Case Study

The Lebanese community globally connected by air travel

Social development Cultural exchange

Airlines do more than take business people to meetings, tourists to the beach and high-value freight to remote markets. They play a vital role connecting communities around the world who have been dispersed, either by political or social turmoil, or through economic migration.

Following the 1975 to 1990 civil war in Lebanon, thousands of Lebanese left the country to find new homes in North America, Latin America, Europe and Australasia. The Lebanese diaspora is now an integral part of the country’s culture and economy – expatriate remittances account for around a fifth of Lebanon's economy.

Over nine million Lebanese live abroad and, as new airline routes develop as a result of the country’s economic recovery, they are connecting a global community keen to remember its roots.

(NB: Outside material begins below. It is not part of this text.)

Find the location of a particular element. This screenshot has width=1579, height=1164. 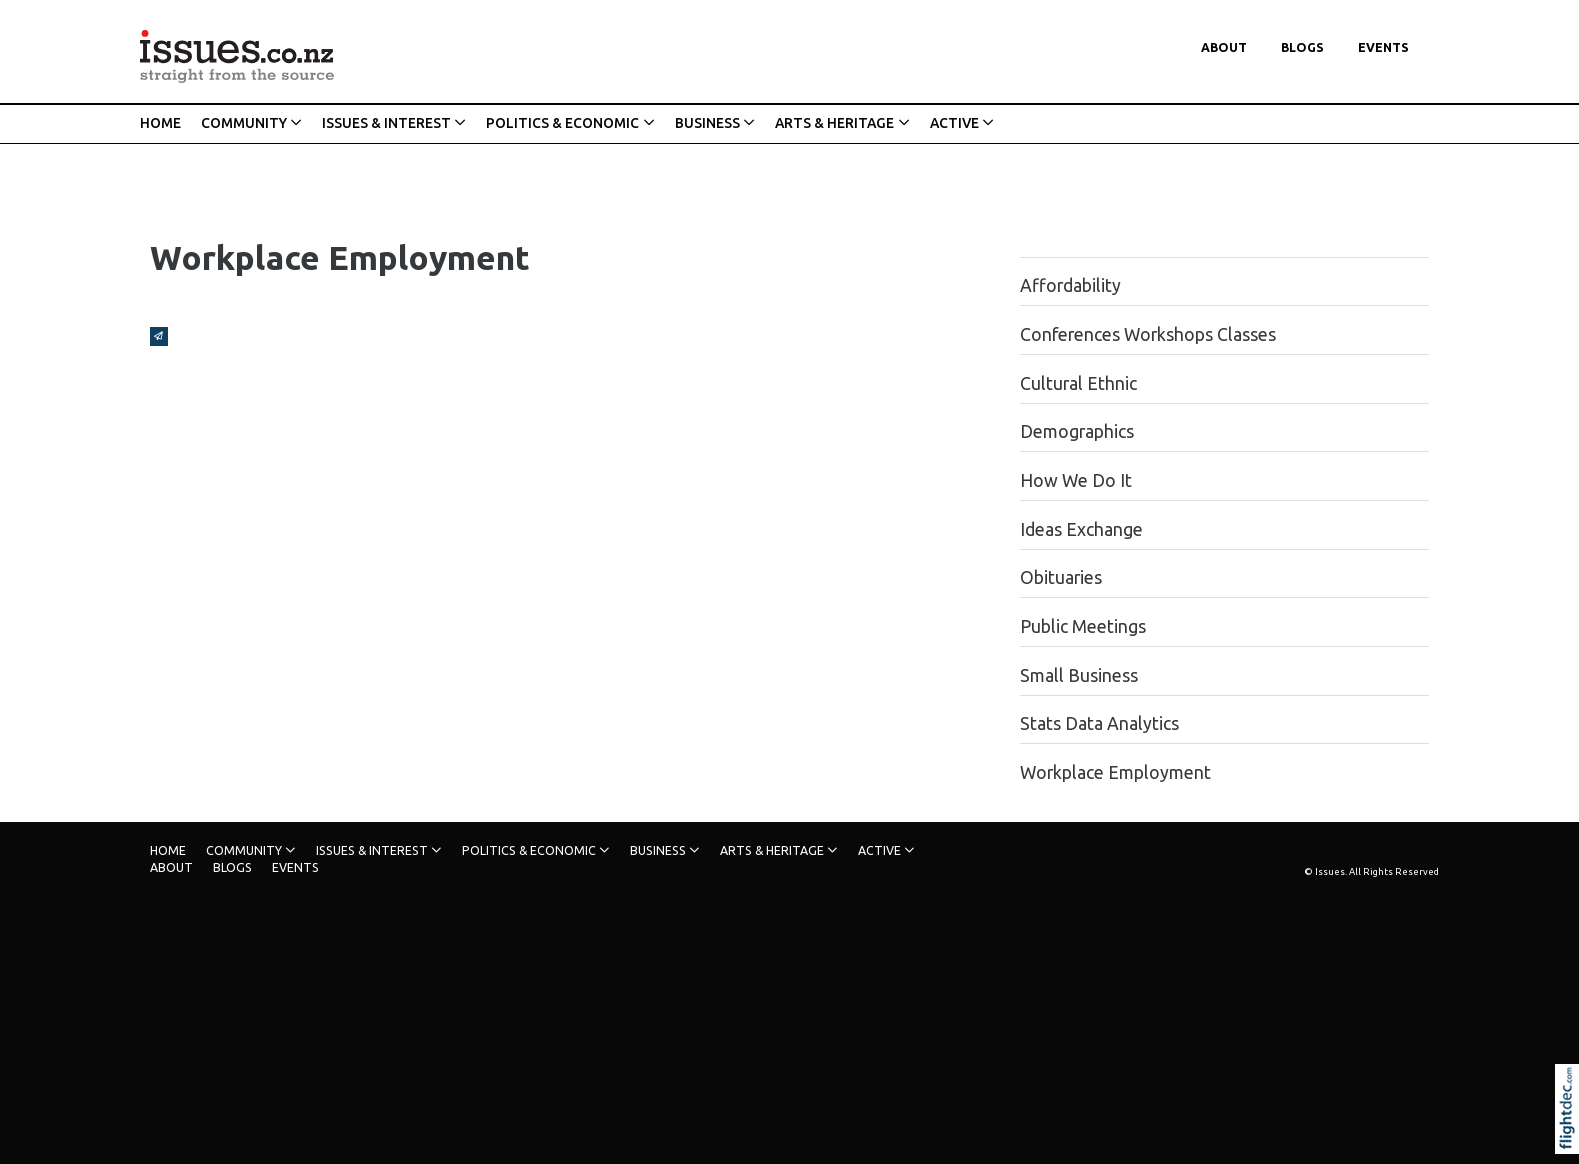 BUSINESS is located at coordinates (707, 123).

There are an estimated three million Americans of Lebanese descent, 44,000 of whom have moved there from Lebanon since 1991 and a million people of Lebanese origin living in São Paulo, Brazil. Tickets to Beirut are particularly hard to find during election time – postal voting is not allowed and many citizens who left during the civil war are still eligible to vote. They combine a holiday in Beirut with the chance to make their mark on the ballot sheet. While most of these returning Lebanese stay with friends and family, the capital’s hotels also tend to be booked out at election time.

Lebanon has a special relationship with the airline industry. The country’s Middle East Airlines kept its aircraft flying throughout the long civil war to provide a vital air bridge from the beleaguered capital to the outside world, despite having its aircraft destroyed and its staff attacked. Now it is focused on developing a global network to bring its citizens together again, no matter where they live.